__What is expected__: Below are entries; print them exactly from the first line through the one containing "Sì, in tutte".

__Records for this task__:
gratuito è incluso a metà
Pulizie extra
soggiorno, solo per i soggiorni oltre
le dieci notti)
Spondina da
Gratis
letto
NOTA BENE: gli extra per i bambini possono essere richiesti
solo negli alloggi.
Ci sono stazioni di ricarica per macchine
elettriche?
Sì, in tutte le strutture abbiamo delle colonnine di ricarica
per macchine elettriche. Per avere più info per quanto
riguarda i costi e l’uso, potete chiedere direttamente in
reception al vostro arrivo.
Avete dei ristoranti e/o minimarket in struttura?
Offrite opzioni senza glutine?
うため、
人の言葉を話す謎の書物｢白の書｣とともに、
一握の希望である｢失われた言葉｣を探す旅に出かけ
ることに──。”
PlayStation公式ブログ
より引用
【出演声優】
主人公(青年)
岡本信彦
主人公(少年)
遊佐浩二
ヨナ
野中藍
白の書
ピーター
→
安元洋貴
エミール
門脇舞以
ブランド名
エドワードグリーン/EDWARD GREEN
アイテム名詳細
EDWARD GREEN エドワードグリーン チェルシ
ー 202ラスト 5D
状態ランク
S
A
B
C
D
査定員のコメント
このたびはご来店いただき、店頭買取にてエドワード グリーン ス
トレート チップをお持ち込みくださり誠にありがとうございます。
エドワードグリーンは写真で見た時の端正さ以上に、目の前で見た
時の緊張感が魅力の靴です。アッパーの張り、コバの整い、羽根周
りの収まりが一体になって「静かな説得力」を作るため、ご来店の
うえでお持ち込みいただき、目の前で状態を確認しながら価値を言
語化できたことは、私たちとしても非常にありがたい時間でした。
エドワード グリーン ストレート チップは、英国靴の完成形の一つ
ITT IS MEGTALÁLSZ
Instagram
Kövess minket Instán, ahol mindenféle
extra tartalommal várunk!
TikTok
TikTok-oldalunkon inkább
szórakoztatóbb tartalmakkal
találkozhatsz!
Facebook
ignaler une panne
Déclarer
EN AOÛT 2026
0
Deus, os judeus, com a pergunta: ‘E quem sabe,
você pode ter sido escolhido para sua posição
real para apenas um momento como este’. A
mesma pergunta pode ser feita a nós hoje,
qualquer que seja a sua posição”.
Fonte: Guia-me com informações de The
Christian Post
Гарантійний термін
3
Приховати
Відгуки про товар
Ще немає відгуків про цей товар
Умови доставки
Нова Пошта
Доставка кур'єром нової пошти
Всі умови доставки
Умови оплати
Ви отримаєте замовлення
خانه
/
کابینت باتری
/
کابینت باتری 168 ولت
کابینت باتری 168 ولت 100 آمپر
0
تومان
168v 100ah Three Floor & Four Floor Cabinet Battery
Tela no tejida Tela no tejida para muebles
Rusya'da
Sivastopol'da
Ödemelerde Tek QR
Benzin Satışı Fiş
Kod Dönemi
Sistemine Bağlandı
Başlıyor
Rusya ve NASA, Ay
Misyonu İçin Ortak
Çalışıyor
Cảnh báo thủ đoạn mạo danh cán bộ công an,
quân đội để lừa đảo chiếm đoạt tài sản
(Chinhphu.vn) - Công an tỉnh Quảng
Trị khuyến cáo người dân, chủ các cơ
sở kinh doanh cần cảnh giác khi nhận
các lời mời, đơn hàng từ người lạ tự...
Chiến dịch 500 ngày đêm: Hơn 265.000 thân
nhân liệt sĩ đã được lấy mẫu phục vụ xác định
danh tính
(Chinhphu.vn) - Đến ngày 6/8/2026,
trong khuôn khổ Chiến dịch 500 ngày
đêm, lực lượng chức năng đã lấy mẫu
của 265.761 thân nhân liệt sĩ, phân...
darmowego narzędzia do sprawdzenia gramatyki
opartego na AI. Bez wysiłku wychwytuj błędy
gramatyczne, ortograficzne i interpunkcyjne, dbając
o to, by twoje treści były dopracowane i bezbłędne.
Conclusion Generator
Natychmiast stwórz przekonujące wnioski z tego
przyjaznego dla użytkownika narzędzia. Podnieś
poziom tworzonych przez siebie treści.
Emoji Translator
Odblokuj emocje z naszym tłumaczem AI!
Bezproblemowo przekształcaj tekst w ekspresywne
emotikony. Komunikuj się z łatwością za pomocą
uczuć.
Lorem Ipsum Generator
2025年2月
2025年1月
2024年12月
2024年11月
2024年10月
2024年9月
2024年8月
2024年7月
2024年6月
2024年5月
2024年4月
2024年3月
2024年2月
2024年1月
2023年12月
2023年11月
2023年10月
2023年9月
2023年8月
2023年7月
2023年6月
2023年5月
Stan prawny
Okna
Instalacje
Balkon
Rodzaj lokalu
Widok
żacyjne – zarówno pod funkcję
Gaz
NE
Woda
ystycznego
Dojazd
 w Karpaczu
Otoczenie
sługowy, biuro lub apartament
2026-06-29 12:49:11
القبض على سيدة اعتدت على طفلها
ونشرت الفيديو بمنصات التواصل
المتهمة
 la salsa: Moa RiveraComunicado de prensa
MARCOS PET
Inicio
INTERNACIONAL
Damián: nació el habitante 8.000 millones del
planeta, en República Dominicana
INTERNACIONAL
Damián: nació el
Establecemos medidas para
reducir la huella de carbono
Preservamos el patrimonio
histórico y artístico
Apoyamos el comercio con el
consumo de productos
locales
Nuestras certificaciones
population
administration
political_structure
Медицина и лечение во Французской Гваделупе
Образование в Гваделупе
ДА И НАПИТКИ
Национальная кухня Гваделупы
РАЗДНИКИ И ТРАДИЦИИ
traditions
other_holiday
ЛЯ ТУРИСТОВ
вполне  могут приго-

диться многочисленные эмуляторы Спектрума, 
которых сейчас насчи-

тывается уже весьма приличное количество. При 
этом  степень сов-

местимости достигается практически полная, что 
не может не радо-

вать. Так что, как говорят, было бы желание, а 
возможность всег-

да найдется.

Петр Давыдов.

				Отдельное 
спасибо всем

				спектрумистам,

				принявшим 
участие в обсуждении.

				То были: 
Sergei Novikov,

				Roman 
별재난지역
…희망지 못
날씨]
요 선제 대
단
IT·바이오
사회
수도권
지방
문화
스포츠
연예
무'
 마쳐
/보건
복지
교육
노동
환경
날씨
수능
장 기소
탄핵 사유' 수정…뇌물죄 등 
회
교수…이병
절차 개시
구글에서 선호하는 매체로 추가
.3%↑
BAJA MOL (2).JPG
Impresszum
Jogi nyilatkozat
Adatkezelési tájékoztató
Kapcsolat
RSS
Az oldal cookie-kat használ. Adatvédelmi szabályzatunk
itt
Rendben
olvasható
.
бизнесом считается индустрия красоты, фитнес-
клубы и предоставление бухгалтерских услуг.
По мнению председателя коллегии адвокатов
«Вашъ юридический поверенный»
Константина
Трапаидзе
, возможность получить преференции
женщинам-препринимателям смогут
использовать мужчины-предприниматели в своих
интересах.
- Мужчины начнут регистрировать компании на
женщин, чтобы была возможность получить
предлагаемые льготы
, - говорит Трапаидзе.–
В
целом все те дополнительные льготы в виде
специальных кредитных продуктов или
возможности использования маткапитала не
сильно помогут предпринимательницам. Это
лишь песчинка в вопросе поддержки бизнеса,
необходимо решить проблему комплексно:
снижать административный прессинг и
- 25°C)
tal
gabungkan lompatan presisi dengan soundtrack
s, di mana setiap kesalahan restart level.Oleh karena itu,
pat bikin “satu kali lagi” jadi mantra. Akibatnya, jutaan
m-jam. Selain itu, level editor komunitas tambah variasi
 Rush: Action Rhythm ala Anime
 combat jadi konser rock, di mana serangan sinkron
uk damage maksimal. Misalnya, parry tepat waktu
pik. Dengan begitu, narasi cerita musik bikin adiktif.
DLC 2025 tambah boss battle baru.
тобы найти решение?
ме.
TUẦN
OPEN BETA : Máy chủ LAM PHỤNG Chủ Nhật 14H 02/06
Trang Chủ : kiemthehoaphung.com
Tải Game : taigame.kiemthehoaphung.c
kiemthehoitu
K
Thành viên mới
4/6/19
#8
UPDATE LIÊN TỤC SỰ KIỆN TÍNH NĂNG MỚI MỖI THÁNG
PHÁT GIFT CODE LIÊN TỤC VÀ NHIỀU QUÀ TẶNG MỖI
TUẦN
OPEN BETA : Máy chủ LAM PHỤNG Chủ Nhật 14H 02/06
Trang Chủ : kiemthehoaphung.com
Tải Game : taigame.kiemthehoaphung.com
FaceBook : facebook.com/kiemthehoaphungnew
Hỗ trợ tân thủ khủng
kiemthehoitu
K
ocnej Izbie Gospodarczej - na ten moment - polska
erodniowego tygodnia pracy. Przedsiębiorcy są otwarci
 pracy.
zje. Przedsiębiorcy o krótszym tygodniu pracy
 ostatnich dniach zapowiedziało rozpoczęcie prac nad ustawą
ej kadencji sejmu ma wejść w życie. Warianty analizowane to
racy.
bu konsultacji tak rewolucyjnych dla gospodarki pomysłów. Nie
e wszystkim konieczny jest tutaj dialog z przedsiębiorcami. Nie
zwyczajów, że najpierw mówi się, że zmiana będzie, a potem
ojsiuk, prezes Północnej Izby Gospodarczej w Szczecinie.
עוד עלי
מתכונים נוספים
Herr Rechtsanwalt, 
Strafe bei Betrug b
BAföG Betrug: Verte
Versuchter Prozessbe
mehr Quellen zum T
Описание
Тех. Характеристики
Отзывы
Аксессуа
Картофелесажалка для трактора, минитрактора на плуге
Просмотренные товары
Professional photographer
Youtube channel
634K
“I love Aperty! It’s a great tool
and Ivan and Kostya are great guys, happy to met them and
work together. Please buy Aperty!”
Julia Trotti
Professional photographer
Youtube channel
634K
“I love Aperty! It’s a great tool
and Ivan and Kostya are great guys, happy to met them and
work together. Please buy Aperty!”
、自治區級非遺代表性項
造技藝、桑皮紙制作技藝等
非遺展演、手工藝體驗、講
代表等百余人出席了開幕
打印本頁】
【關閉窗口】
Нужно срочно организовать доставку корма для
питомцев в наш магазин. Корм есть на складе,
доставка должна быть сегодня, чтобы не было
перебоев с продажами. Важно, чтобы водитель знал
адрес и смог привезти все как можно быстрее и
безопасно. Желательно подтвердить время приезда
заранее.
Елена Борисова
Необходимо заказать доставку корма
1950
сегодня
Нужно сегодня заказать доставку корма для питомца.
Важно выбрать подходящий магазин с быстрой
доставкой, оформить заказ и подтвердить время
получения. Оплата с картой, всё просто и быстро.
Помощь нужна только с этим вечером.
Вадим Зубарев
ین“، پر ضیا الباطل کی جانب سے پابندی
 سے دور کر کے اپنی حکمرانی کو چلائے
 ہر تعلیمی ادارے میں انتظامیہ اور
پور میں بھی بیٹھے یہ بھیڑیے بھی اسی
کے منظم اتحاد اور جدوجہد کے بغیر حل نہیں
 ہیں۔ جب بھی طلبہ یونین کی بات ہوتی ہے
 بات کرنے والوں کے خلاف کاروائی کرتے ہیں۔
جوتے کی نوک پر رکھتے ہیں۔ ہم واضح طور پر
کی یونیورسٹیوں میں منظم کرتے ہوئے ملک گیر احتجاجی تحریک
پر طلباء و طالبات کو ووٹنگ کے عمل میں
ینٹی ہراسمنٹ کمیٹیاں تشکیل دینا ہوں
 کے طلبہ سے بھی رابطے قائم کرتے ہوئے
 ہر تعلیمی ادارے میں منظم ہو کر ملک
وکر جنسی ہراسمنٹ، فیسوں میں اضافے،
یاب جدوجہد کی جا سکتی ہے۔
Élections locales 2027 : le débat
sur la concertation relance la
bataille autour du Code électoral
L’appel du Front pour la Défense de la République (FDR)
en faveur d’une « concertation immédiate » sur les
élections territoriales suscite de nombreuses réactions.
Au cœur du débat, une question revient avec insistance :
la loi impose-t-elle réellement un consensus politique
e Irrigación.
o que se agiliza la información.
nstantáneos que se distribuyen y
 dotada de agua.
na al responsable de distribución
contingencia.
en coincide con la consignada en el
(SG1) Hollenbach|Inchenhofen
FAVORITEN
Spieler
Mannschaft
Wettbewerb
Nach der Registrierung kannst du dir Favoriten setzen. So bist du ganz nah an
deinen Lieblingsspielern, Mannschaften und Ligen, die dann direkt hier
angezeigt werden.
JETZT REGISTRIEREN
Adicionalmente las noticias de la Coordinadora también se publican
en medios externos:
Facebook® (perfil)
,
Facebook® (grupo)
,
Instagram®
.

__Output of the task__:
gratuito è incluso a metà
Pulizie extra
soggiorno, solo per i soggiorni oltre
le dieci notti)
Spondina da
Gratis
letto
NOTA BENE: gli extra per i bambini possono essere richiesti
solo negli alloggi.
Ci sono stazioni di ricarica per macchine
elettriche?
Sì, in tutte le strutture abbiamo delle colonnine di ricarica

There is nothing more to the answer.